Butter mochi is a classic Hawaiian treat made with coconut milk and mochiko (glutinous rice flour). All you have to do is mix and bake! 

Looking for a great holiday treat? Try this delicious and easy PUMPKIN mochi!

Butter Mochi - a classic Hawaiian treat made with coconut milk and mochiko (glutinous rice flour).

Butter mochi was a great discovery for me when I “discovered” Hawaii via my now-husband. Butter mochi is another classic local style treat that is a hybrid of cultures. Now, don’t quote me on this, but I believe it’s a mix of Filipino bibingka and Japanese mochi.

I learned today that bibingka is made out of cassava, which I have never used or eaten before. But, the similarity is the coconut. While Japanese recipes don’t tend to use coconut, this butter mochi has an entire can of coconut milk in it! It kind of adds a slightly tropical hint to it.

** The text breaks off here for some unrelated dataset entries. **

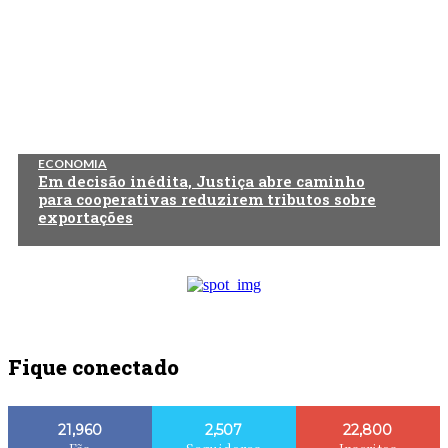
ECONOMIA
Em decisão inédita, Justiça abre caminho
para cooperativas reduzirem tributos sobre
exportações
Fique conectado
21,960
2,507
22,800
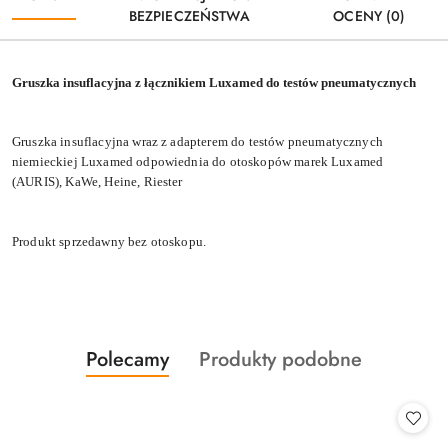
BEZPIECZEŃSTWA
OCENY (0)
Gruszka insuflacyjna z łącznikiem Luxamed do testów pneumatycznych
Gruszka insuflacyjna
wraz z adapterem
do testów pneumatycznych
niemieckiej Luxamed odpowiednia do otoskopów marek Luxamed
(AURIS), KaWe, Heine, Riester
Produkt sprzedawny bez otoskopu.
Produkty
Produkty
Polecamy
Produkty podobne
Pomiń karuzelę produktów
o
o
statusie:
statusie:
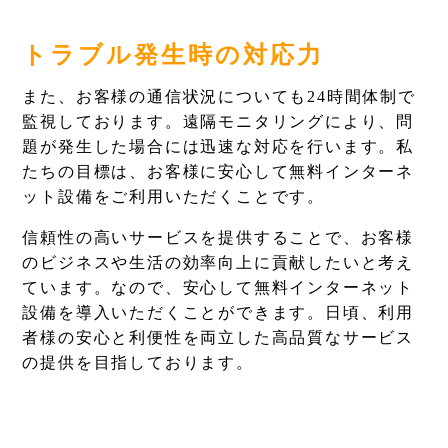
トラブル発生時の対応力
また、お客様の通信状況についても24時間体制で
監視しております。遠隔モニタリングにより、問
題が発生した場合には迅速な対応を行います。私
たちの目標は、お客様に安心して無料インターネ
ット設備をご利用いただくことです。
信頼性の高いサービスを提供することで、お客様
のビジネスや生活の効率向上に貢献したいと考え
ています。なので、安心して無料インターネット
設備を導入いただくことができます。日頃、利用
者様の安心と利便性を両立した高品質なサービス
の提供を目指しております。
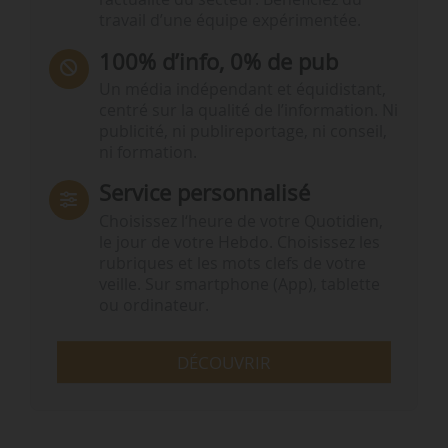
travail d’une équipe expérimentée.
100% d’info, 0% de pub
Un média indépendant et équidistant,
centré sur la qualité de l’information. Ni
publicité, ni publireportage, ni conseil,
ni formation.
Service personnalisé
Choisissez l‘heure de votre Quotidien,
le jour de votre Hebdo. Choisissez les
rubriques et les mots clefs de votre
veille. Sur smartphone (App), tablette
ou ordinateur.
DÉCOUVRIR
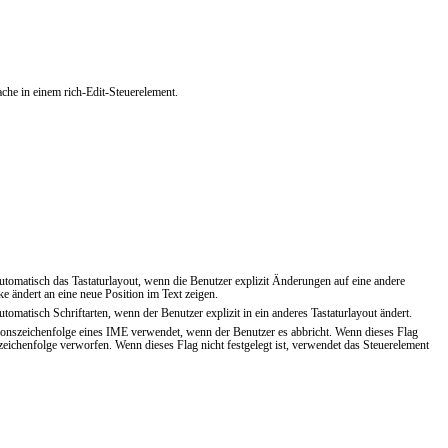
e in einem rich-Edit-Steuerelement.
automatisch das Tastaturlayout, wenn die Benutzer explizit Änderungen auf eine andere
ke ändert an eine neue Position im Text zeigen.
utomatisch Schriftarten, wenn der Benutzer explizit in ein anderes Tastaturlayout ändert.
tionszeichenfolge eines IME verwendet, wenn der Benutzer es abbricht. Wenn dieses Flag
zeichenfolge verworfen. Wenn dieses Flag nicht festgelegt ist, verwendet das Steuerelement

Butter Mochi - a classic Hawaiian treat made with coconut milk and mochiko (glutinous rice flour).

This recipe is ridiculously easy. You barely even have to measure anything, because you just dump a can of this, a can of that, and a box of mochiko.

(By the way, lately I’ve been seeing mochiko at my regular grocery store. I found it in the healthy/natural foods section by the gluten free baking ingredients!)

ALL you have to do is mix, pour, bake, cut. SO easy and the result is so delicious! Fattening, yes, but delicious. And isn’t it okay to indulge sometimes?

This recipe makes a 9×13 inch pan full of butter mochi, so you’ll want to bring this to a potluck or at least have someone to share it with. I had my husband take most of it to work and it was a hit!

Butter Mochi - a classic Hawaiian treat made with coconut milk and mochiko (glutinous rice flour).

Mmm, I just love the bouncy texture of mochi. I mean, it looks kind of like a piece of cake, but you bite in to it and… yum.

Some people like to add shredded coconut on the top of their butter mochi, but I like mine plain. Actually, wait… I’ve never had it with shredded coconut. Maybe I’ll try it next time! I bet it would be good…

Even if you aren’t a baker, you can definitely make this, so please give it a try!

Butter mochi & Mochiko flour – questions and answers

What is butter mochi?

Butter mochi is a classic Hawaiian treat made from mochiko flour, also known as glutinous rice flour and coconut milk. It is sometimes said to be a cross between bibingka, a Filipino desert and cassava cake.

What is mochiko flour?

Mochiko flour, also known as glutinous rice flour, is a flour made from mochi rice which is typically found in many Asian countries. Because of the milling and refining process, the mochi rice used to make mochiko flour has a high starch content and few complex carbohydrates. Because mochiko has a high starch content but does not contain gluten, it can act as a flour substitute for people with gluten allergies or intolerance.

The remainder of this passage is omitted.